The records:
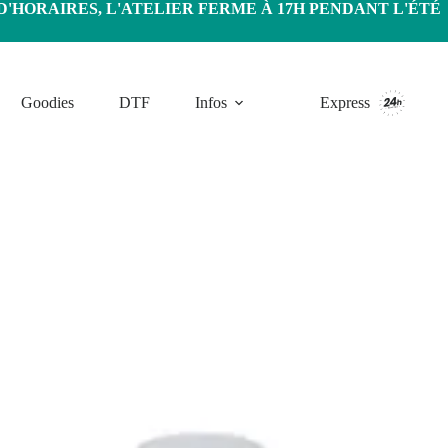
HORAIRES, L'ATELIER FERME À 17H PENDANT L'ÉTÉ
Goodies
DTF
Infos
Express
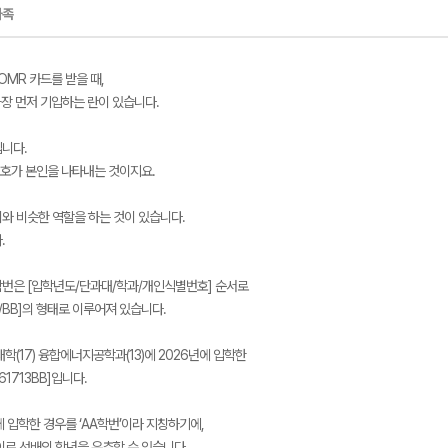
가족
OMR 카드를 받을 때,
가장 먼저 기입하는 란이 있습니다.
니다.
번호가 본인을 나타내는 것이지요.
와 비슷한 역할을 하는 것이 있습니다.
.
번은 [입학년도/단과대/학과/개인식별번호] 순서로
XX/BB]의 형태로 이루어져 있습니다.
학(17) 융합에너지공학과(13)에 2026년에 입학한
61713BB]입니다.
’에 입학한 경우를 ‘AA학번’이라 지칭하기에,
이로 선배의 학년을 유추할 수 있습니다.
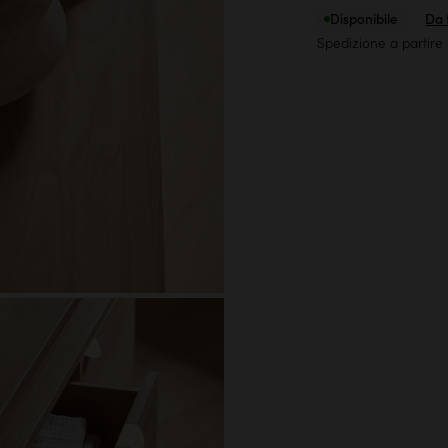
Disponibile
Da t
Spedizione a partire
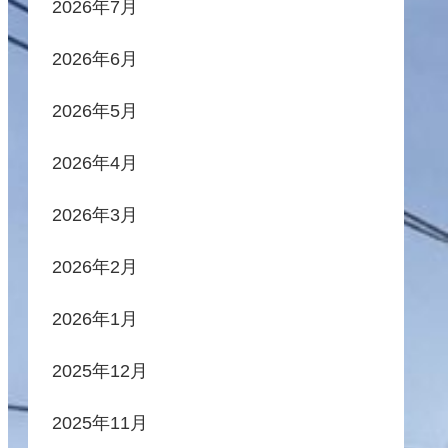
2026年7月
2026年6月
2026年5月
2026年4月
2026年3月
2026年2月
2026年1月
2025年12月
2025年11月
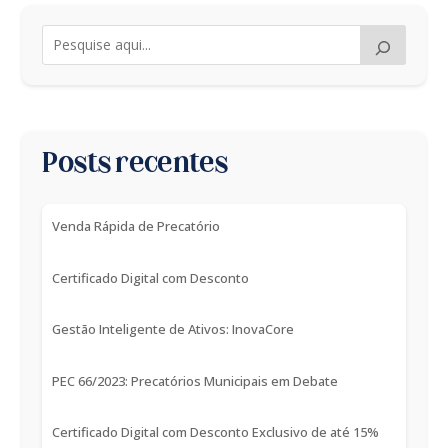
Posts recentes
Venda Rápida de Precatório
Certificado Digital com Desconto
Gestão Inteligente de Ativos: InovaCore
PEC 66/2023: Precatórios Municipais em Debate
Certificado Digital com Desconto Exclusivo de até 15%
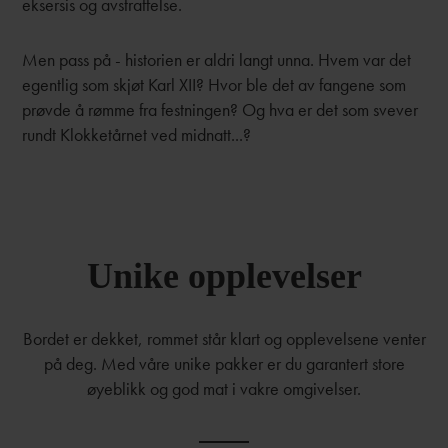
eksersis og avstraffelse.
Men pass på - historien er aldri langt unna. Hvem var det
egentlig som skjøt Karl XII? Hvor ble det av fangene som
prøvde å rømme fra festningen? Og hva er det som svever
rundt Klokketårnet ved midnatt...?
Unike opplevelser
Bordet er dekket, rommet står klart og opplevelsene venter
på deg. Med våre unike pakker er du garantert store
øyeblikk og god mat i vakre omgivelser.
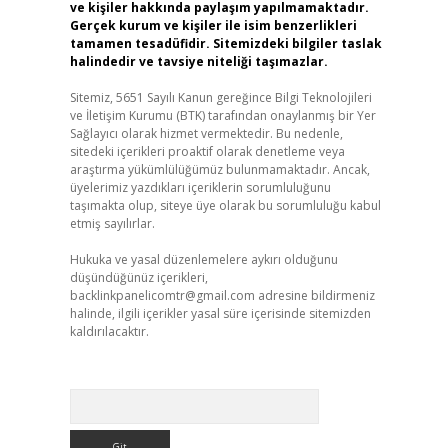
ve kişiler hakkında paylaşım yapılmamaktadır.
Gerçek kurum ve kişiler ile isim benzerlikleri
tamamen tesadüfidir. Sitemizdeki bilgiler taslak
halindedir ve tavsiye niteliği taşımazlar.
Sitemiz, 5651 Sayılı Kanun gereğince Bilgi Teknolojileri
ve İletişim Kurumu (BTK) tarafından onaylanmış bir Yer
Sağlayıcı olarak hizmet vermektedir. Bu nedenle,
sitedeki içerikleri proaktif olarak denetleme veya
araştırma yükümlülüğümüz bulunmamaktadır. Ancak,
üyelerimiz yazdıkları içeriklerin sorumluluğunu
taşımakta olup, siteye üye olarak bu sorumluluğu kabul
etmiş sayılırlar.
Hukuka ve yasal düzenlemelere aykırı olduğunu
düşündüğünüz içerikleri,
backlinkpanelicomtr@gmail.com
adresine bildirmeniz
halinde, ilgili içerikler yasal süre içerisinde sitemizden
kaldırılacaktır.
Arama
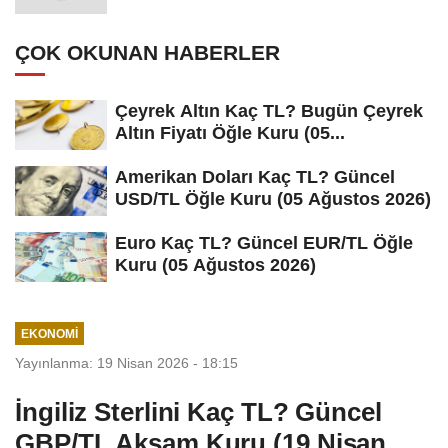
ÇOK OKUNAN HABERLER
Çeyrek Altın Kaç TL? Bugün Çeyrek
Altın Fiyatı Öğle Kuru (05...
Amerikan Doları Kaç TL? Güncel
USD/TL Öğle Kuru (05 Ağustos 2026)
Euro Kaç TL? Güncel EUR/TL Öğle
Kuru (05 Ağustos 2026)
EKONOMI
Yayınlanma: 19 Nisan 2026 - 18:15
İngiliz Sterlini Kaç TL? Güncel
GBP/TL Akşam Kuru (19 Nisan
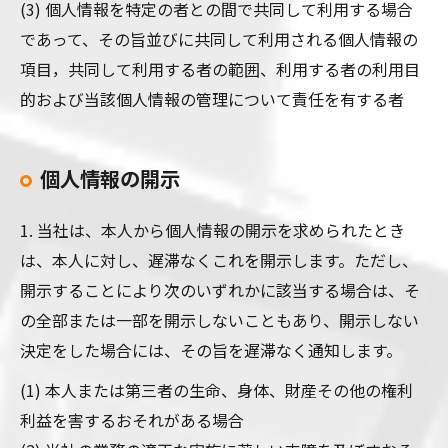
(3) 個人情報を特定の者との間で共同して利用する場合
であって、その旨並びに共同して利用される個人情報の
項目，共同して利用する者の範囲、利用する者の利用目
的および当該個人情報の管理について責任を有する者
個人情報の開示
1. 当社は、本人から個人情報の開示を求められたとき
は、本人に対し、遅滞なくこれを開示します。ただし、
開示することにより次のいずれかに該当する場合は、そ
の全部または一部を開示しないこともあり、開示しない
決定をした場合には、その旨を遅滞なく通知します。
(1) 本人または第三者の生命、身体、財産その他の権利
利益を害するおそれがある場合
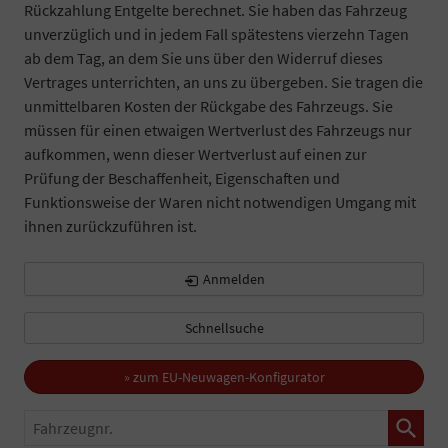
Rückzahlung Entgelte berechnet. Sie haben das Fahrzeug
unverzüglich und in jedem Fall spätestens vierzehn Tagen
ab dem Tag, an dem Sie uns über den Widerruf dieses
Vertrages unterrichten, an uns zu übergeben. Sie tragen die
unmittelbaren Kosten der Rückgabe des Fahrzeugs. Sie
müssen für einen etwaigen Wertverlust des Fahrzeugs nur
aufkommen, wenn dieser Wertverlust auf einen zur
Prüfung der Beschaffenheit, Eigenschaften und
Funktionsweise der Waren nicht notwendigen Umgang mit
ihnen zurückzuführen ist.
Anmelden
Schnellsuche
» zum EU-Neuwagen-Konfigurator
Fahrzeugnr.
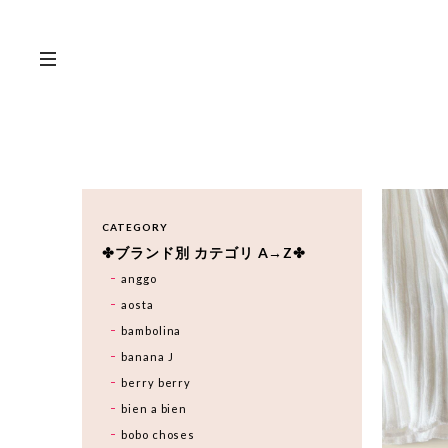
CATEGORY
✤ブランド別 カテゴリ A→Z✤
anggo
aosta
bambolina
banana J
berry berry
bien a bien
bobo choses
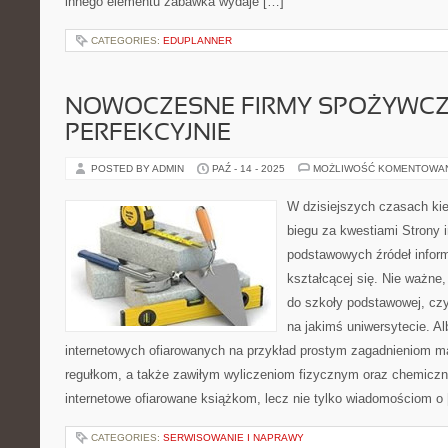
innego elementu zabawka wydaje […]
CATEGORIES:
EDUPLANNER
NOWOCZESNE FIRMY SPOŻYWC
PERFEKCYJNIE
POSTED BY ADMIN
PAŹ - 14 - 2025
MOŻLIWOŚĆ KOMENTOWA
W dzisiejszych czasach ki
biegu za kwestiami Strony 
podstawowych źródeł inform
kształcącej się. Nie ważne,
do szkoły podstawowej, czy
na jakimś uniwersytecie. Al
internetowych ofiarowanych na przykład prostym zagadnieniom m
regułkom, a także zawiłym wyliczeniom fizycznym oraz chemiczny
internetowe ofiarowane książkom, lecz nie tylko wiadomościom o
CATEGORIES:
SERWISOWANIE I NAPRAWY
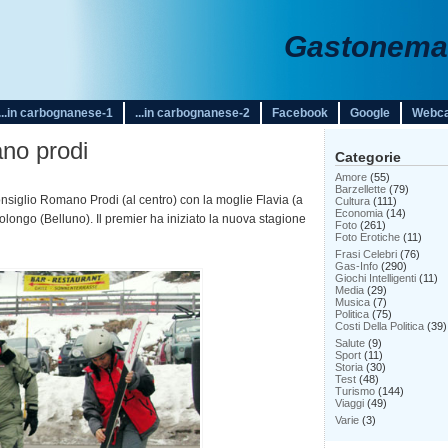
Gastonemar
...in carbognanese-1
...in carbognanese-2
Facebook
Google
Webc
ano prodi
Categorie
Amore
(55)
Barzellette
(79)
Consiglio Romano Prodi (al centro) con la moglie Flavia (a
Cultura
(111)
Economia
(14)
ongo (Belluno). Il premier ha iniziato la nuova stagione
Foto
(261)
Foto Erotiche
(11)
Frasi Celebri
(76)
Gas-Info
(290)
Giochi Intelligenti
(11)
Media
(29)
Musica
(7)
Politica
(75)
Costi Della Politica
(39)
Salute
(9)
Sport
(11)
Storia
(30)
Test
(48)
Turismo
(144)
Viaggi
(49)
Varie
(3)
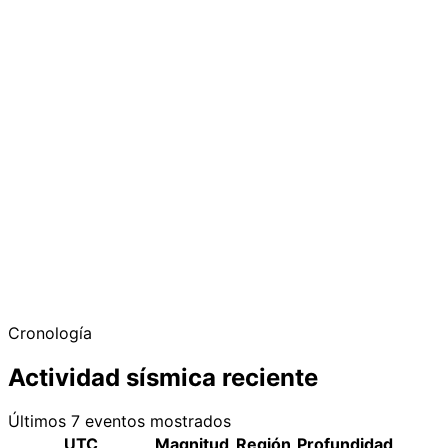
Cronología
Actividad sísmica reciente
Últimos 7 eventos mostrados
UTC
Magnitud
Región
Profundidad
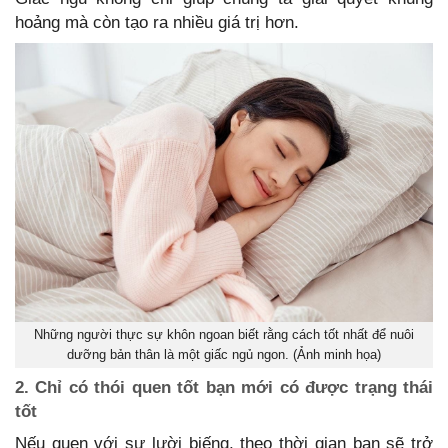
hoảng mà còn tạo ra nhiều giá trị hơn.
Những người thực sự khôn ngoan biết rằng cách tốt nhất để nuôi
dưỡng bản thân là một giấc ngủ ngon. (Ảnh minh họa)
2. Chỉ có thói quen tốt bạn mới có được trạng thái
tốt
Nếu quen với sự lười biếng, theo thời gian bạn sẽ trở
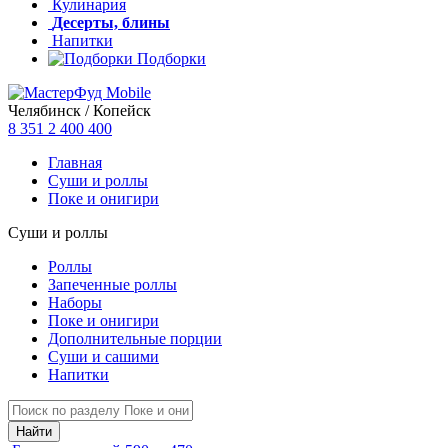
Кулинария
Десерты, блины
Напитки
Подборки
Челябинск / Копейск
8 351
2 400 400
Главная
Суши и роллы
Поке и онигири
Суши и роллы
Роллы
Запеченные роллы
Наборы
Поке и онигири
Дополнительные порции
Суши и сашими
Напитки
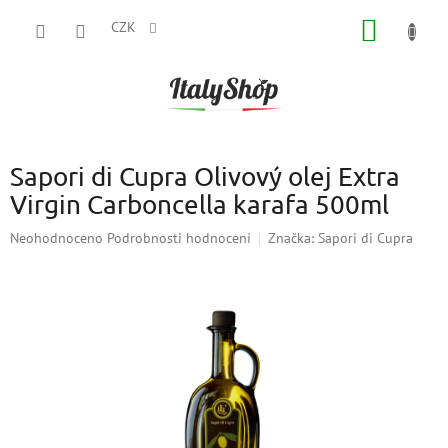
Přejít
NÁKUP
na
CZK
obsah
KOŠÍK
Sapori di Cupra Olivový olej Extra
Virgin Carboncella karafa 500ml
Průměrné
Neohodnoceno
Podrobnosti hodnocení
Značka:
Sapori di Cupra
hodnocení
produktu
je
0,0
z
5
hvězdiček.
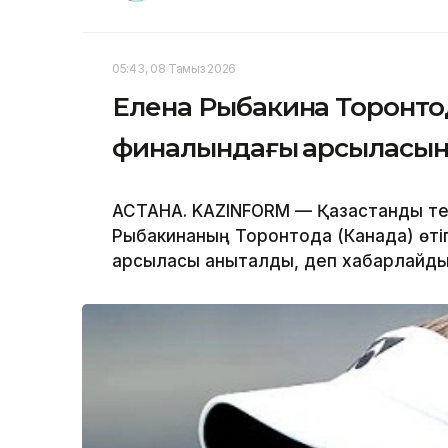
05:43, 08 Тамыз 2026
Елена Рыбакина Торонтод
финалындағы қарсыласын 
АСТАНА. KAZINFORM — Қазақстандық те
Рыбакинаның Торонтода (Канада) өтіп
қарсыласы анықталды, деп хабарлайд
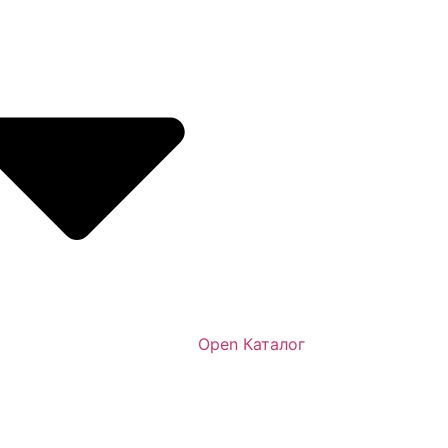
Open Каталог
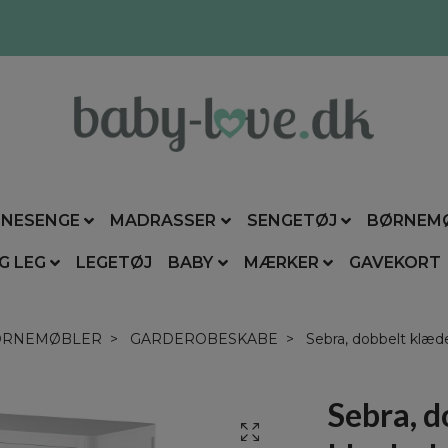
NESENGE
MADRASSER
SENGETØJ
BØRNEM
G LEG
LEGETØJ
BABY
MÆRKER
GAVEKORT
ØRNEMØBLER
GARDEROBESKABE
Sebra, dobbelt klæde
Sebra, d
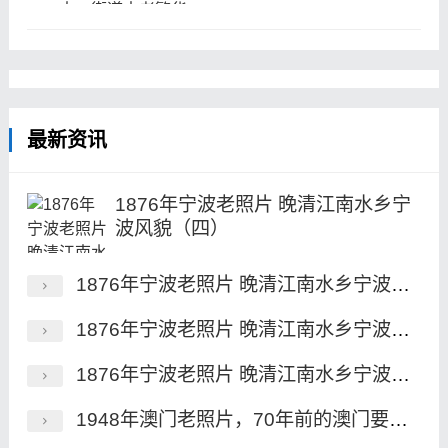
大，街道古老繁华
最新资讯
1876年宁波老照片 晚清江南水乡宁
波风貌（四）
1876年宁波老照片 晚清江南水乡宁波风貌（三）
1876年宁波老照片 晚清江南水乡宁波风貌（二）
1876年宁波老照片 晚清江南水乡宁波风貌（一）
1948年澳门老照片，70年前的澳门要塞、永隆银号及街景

Required work:
Go through the entries line by line and count those with "einen". Give only the count.

Answer to this exercise:
2